The Hunger Games: Mockingjay - Part 2

Kilian Melloy READ TIME: 4 MIN.

"You're kind of hard to swallow," Johanna (Jena Malone), an abrasive, battle-toughened girl with a crew cut, tells Katniss Everdeen (Jennifer Lawrence) early in the new "Hunger Games" film. She's not really wrong about that. Katniss is a figure of operatic proportions, and operatic complications: Romantic dramas and melancholy dilemmas, the unwilling focus of tidal social and political forces. Plus, she looks pretty good in futuristic body armor.

Yes, fans, Katniss is back, surrounded by familiar faces and making new friends along the way as she sets out on a personal quest to assassinate the evil President Snow in "The Hunger Games: Mockingjay -- Part 2."

This is the second movie to be derived from the final book in the young adult trilogy by Suzann Collins, in what has become a now too-familiar Hollywood habit of treating franchise finales like laundry, wringing and stretching them for all they're worth. At least "Mockingjay Part 2" steps things up. "Part 1" was all about getting the pieces in the proper places; now it's time for the dominoes to fall.

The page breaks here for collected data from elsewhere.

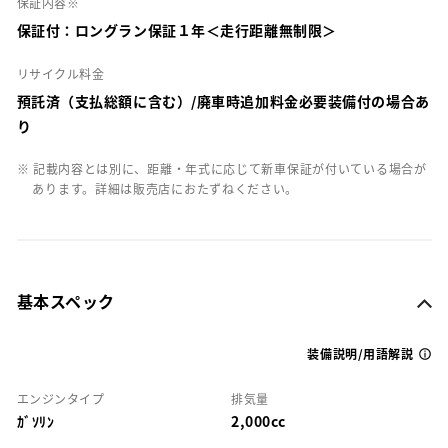
保証内容※
保証付：ロングラン保証１年＜走行距離無制限＞
リサイクル料金
預託済（支払総額に含む）/廃車時追加料金必要装備付の場合あ
り
※ 記載内容とは別に、距離・年式に応じて新車保証が付いている場合が
あります。詳細は販売店におたずねください。
基本スペック
装備説明/用語解説
エンジンタイプ
排気量
ｶﾞｿﾘﾝ
2,000cc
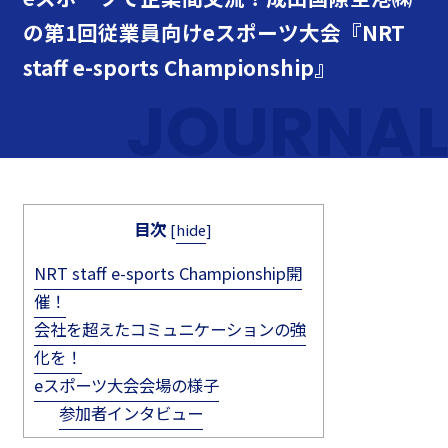
の第1回従業員向けeスポーツ大会『NRT
staff e-sports Championship』
JOURNAL
目次
[
hide
]
NRT staff e-sports Championship開
催！
会社を超えたコミュニケーションの強
化を！
eスポーツ大会会場の様子
参加者インタビュー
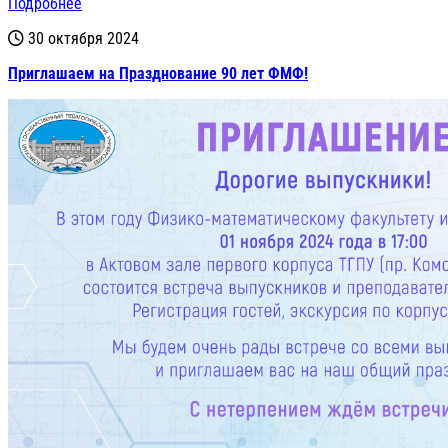
Подробнее
30 октября 2024
Приглашаем на Празднование 90 лет ФМФ!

We pick up where the last film left off. Katniss, neck mottled and bruised, can scarcely croak out her name following a homicidal attack from her re-programmed love interest, a blocky fellow named Peeta (Josh Hutcherson). It seems the diabolical President Snow (Donald Sutherland) has turned Peeta into a "mutt" -- that is, a living weapon with no real agency of his own.

Peeta and Katniss have a long and complicated history -- so long and complicated that it's taken three previous movies to establish it. In a nutshell: Years earlier, Peeta and Katniss were both chosen as champions for their home land, District 12, and sent away to the annual Hunger Games, a blood sport in which teams of adolescents are forced to compete in a death match. The last survivor is the winner. Peeta and Katniss upset the dystopian apple cart when they both managed to survive their round, which only guaranteed that President Snow -- a masterful, Machiavellian player of political games -- would try harder and harder to destroy them. Instead, Katniss emerged as the poster girl of a national rebellion against the posh aristocrats of the Capitol, a city of one percenters more powdered and malignant than anything seen in the days leading up to the French Revolution.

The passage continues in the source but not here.